Page-level text extractions
_ _ _ _ _

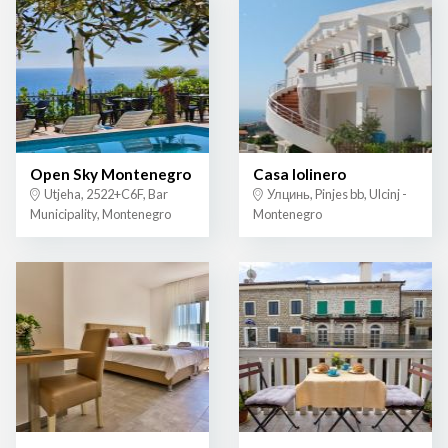
Open Sky Montenegro
Casa lolinero
Utjeha, 2522+C6F, Bar
Улцинь, Pinjes bb, Ulcinj -
Municipality, Montenegro
Montenegro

_ _ _ _ _

THE PROBLEM:
What the answer needs is every record above, exactly as written, and no pictures.

ANSWER AREA:
Open Sky Montenegro
Casa lolinero
Utjeha, 2522+C6F, Bar
Улцинь, Pinjes bb, Ulcinj -
Municipality, Montenegro
Montenegro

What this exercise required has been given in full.